The friends and family of Keith Lamont Scott, the Charlotte man killed by police this week, portray him as a “family man” and “likable.” This may be true.
However, Scott also had a long police record that included gun violations. Buried deep in this Charlotte Observer story, we learn:
Scott was convicted in April 2004 of a misdemeanor assault with a deadly weapon charge in Mecklenburg County. Other charges stemming from that date were dismissed: felony assault with a deadly weapon with intent to kill, and misdemeanors assault on a child under 12, assault on a female and communicating threats.
In April 2015 in Gaston County Court, Scott was found guilty of driving while intoxicated.
In 1992, Scott was charged in Charleston County, S.C., with several different crimes on different dates, including carrying a concealed weapon (not a gun), simple assault and contributing to the delinquency of a minor. He pleaded guilty to all charges.

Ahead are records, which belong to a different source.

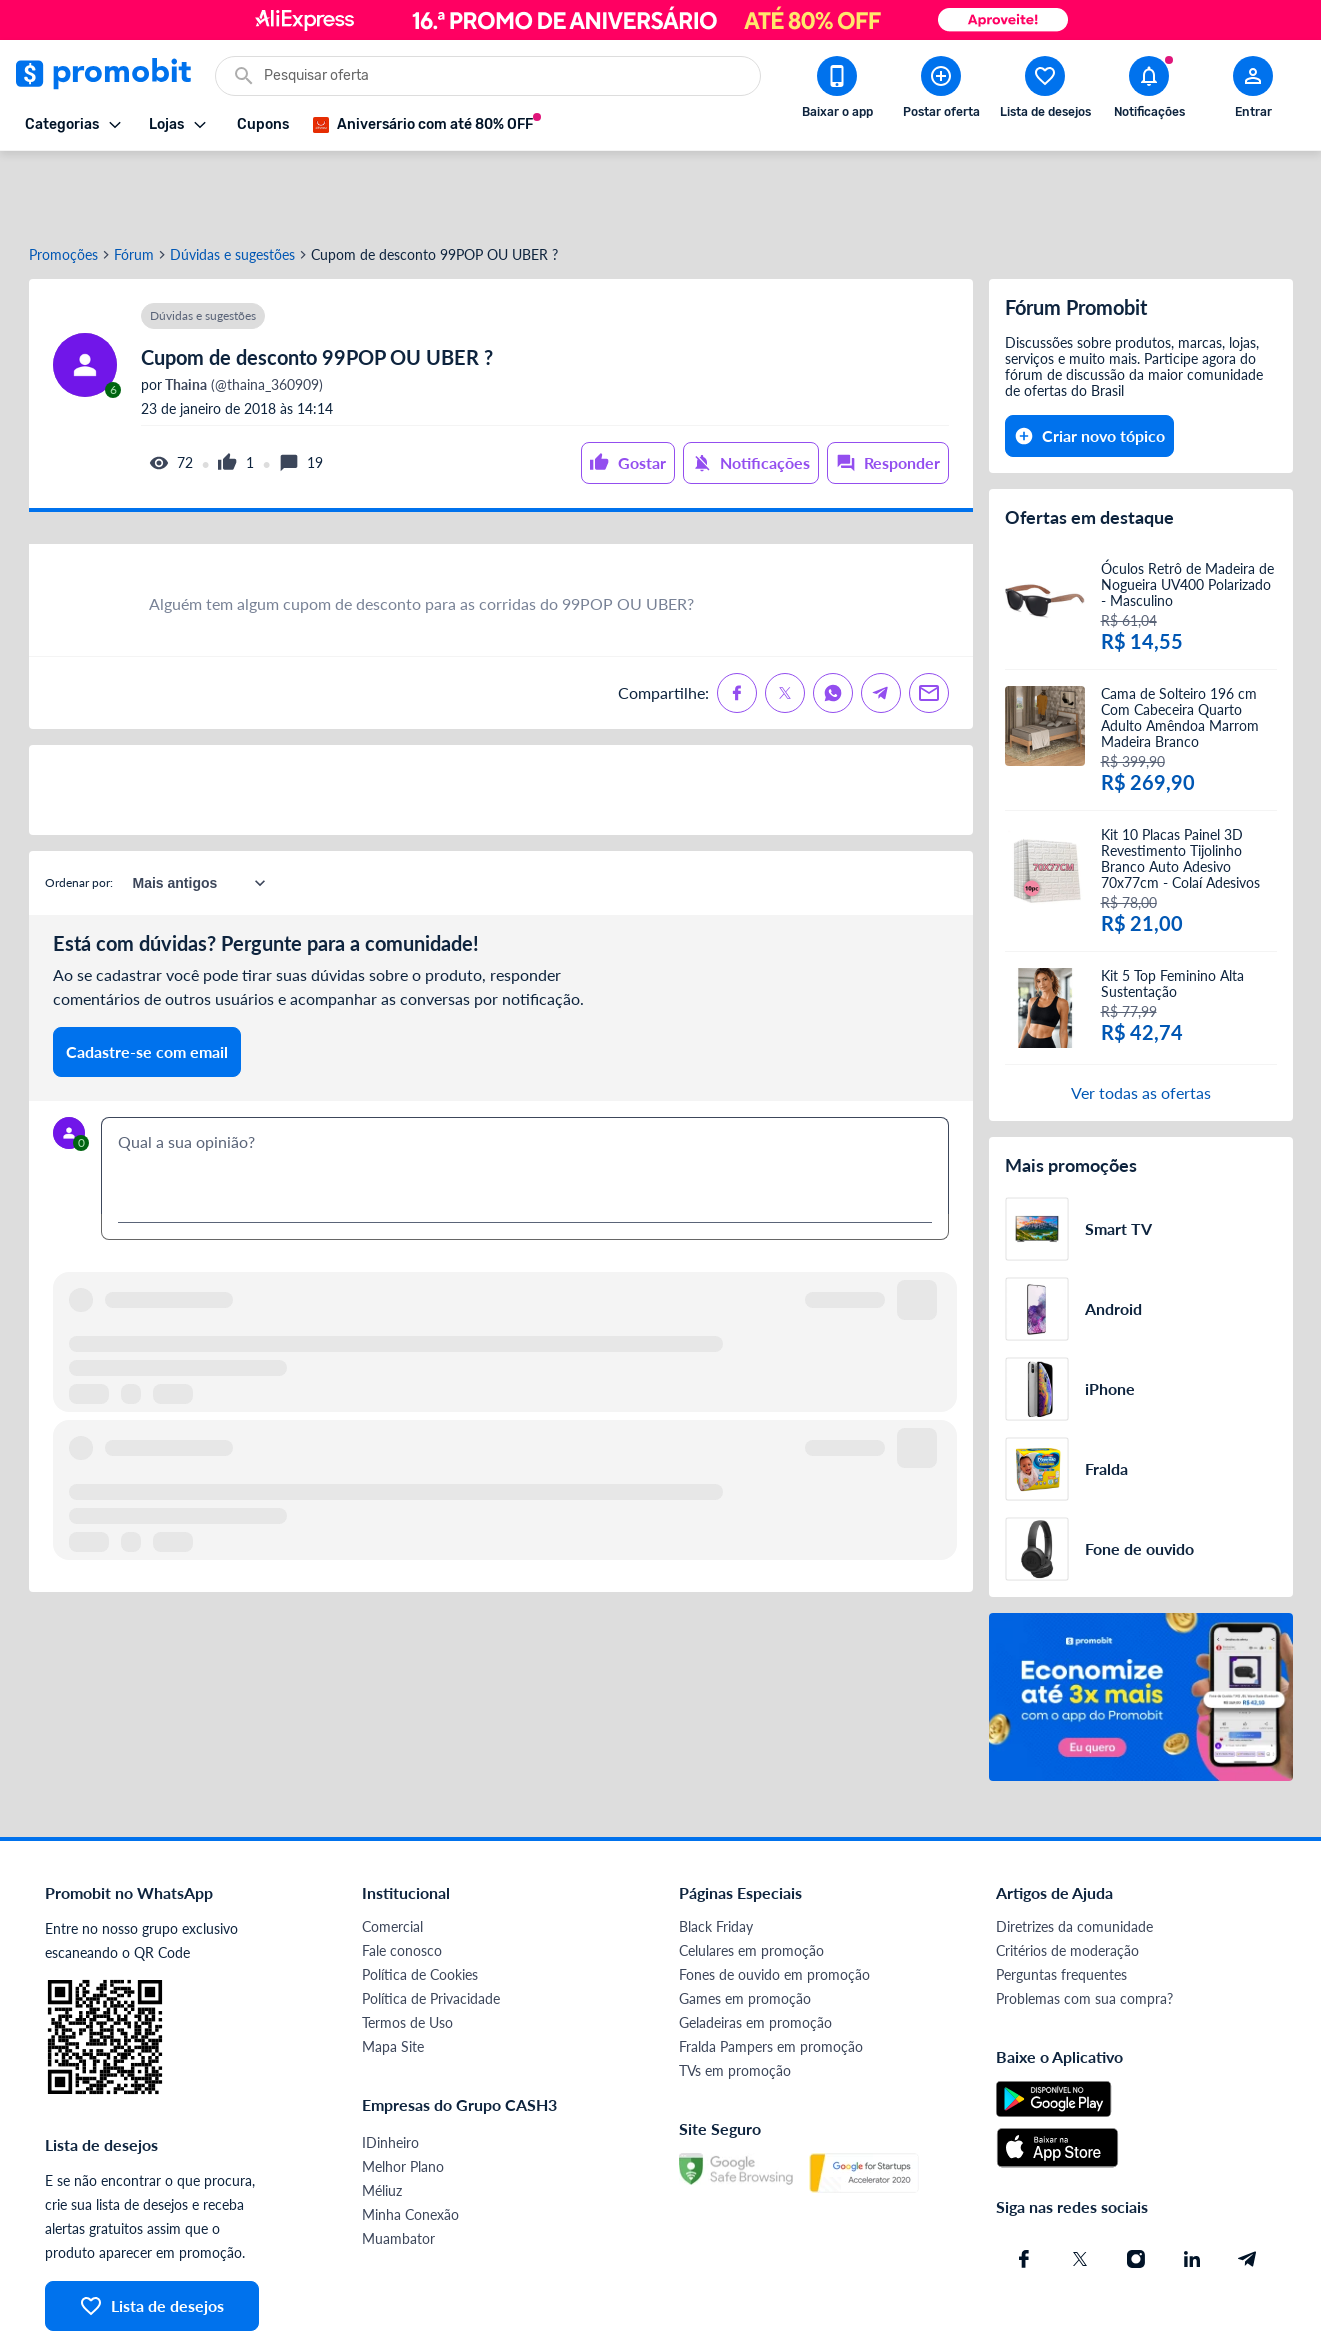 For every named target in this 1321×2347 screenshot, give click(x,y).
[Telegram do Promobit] (1248, 2187)
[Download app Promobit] (837, 91)
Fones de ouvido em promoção (774, 1902)
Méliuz (382, 2118)
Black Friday (716, 1854)
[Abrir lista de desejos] (1045, 91)
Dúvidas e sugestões (232, 183)
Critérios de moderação (1067, 1878)
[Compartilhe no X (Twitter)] (785, 621)
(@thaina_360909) (242, 313)
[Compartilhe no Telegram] (881, 621)
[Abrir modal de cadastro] (1253, 91)
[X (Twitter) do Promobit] (1080, 2187)
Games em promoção (745, 1926)
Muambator (398, 2166)
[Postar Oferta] (941, 91)
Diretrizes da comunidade (1074, 1854)
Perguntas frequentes (1061, 1902)
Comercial (392, 1854)
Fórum (134, 183)
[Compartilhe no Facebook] (737, 621)
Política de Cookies (420, 1902)
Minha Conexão (410, 2142)
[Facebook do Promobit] (1024, 2187)
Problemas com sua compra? (1084, 1926)
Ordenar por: (79, 810)
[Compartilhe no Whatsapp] (833, 621)
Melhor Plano (403, 2094)
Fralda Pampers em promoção (771, 1974)
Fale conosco (402, 1878)
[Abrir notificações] (1149, 91)
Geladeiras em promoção (755, 1950)
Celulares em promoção (751, 1878)
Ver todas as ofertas (1141, 1020)
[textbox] (525, 1094)
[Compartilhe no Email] (929, 621)
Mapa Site (393, 1974)
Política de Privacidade (431, 1926)
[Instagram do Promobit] (1136, 2187)
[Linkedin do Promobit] (1192, 2187)
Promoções (63, 183)
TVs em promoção (735, 1998)
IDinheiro (390, 2070)
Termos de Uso (407, 1950)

Scott also was charged with aggravated assault in 1992 and assault with intent to kill in 1995. Both charges were reduced, but the disposition of the cases is unclear.
And there is this:
According to Bexar County, Texas, records, Scott was sentenced in March 2005 to 15 months in a state jail for evading arrest. In July of that year, records show, he was sentenced to seven years in prison on a conviction of aggravated assault with a deadly weapon. A Texas Department of Criminal Justice spokesman said Scott completed his sentence and was released from prison in 2011.
None of this means, necessarily, that Scott had a gun when the police killed him or that the police reasonably felt threatened by him. But Scott’s record makes it all the more unfair to assume — as the Charlotte protesters do, explicitly or implicitly — that claims by the police that he was armed and potentially dangerous are untrue.